3h05 du matin. Caroline est réveillée par du bruit dans le salon ; elle y découvre François en train de jouer à la Wii. Visiblement étonnée, elle lui demande ce qu'il fait debout si tard. Sa réponse fuse : « C'est depuis mon opération à la tête, je fais des insomnies ». Ce à quoi Caroline rétorque : « D'accord, mais vous pouvez mettre un casque… et un slip ! » C'est à ce genre de situations que Claudia et Caroline devront s'habituer le temps d'un week-end. L'appartement de leurs nouveaux voisins, Isabelle et François, ayant tous deux des lésions cérébrales, est inondé. Ils ont donc décidé de squatter chez ce couple lesbien. Au grand dam de Claudia, à la satisfaction de Caroline… pour un temps. S'enchaînent alors des scènes plus cocasses les unes des autres avec, en toile de fond, l'idée « de parler d'un handicap invisible que beaucoup ne connaissent pas tout en transgressant le politiquement correct », explique le réalisateur de Casse-Tête, Marc Jonas.
« Une maman m'a dit : "Ce n'est plus mon fils" »
Ce projet a émergé grâce à une rencontre bouleversante. « J'étais alors journaliste pour France 3 Alsace, confie le réalisateur. Un jour, j'ai été envoyé pour couvrir un évènement organisé par une association. C'est là que j'ai rencontré une dame, mère d'un cérébrolésé, qui disait de lui : "Ce n'est plus mon fils". Je me suis beaucoup interrogé sur notre vie, notre identité, qui peut basculer du jour au lendemain. Un accident de voiture, une chute, une branche qui nous tombe dessus… J'ai alors réalisé qu'il y avait matière à faire un documentaire. » En effet, l'idée de tourner une fiction n'est arrivée que plus tard. « Je recherchais des couples. Isabelle Stepp et François Dupuy faisaient partie de ceux que j'avais rencontrés. Isabelle m'a dit qu'elle verrait plutôt une fiction, qu'elle avait toujours rêvé de faire du cinéma. Nous nous sommes donc lancés pour faire un court-métrage sur leur vie. Sauf que la réalité rattrapait la fiction... »
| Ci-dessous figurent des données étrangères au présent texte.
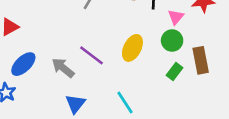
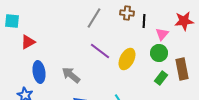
purple line: (92, 55) -> (100, 51), moved
blue ellipse: (23, 64) -> (39, 72), turned -55

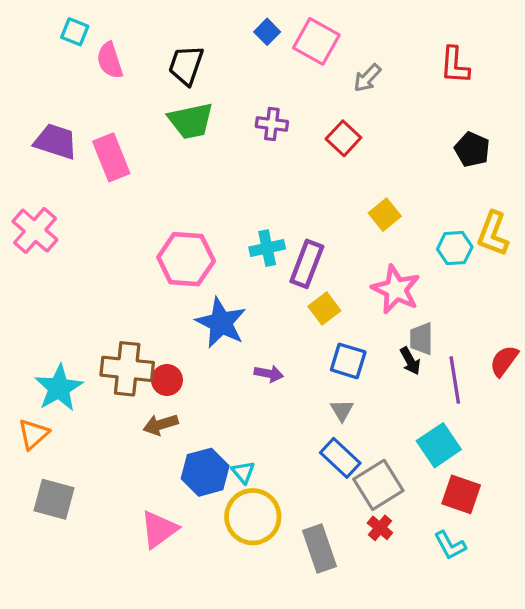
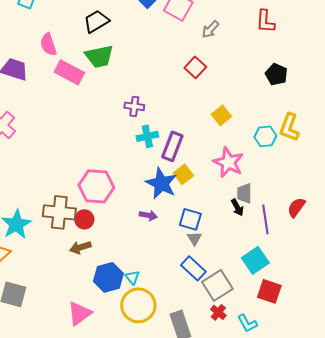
pink semicircle: (110, 60) -> (48, 44), moved
black trapezoid: (186, 65) -> (96, 21), turned 40
purple cross: (272, 124) -> (134, 106), moved
pink rectangle: (111, 157) -> (69, 72), moved, turned -40
pink hexagon: (186, 259) -> (96, 186), moved
blue star: (221, 323) -> (161, 183), moved
blue square: (348, 361) -> (190, 219), moved
cyan L-shape: (450, 545) -> (247, 323), moved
Un tournage pas comme les autres
Finalement, la création d'une web-série humoristique apparait comme le meilleur compromis. Mais, sur le plateau, tout ne s'est pas passé sans mal. « J'ai eu plusieurs grosses frayeurs, confesse Marc. J'avais mis un point d'honneur à ce qu'Isabelle et François jouent leur propre rôle, alors j'ai adapté mon écriture afin qu'elle se rapproche de ce qu'ils vivent. Mais ce n'était pas toujours facile de gérer leur handicap. » Les trous de mémoire sont réels, la fatigue se fait sentir, les répétitions, qui durent deux mois, s'enchaînent… Même l'idée de les laisser improviser sur certains dialogues est vite abandonnée. « On avait la chance d'avoir une très belle équipe. Tout le monde jouait le jeu, et ce qui se passait hors caméra entre Isabelle, François et les autres acteurs était aussi important que les scènes elles-mêmes. »
Web-série ou série TV ?
Bilan : sept jours de tournage au total et six premiers épisodes prêts à être diffusés depuis le mois de mars 2015. Puis, brusque retournement de situation ! « Au départ, nous devions présenter ces épisodes dans le cadre d'un congrès puis les mettre en ligne sur internet mais la réunion a été reportée. Et afin de nous aider à financer les autres épisodes, nous nous sommes rapprochés d'une chaîne de télévision qui pourrait retransmettre la série. » Si rien n'est encore décidé, les discussions ciblent une diffusion deux samedis soirs consécutifs sous la forme d'un épisode de 25 minutes, suivie d'un débat avec les acteurs. En attendant la décision finale, la saison 2 de Casse-Tête est déjà en phase réflexion… Attention, spoilers ! Après ce week-end éprouvant, Isabelle et François retrouveront leur appartement et leur quotidien. Claudia va alors confier un travail à François. « Et, là encore, rien ne se passera comme prévu… », glisse le réalisateur. A suivre...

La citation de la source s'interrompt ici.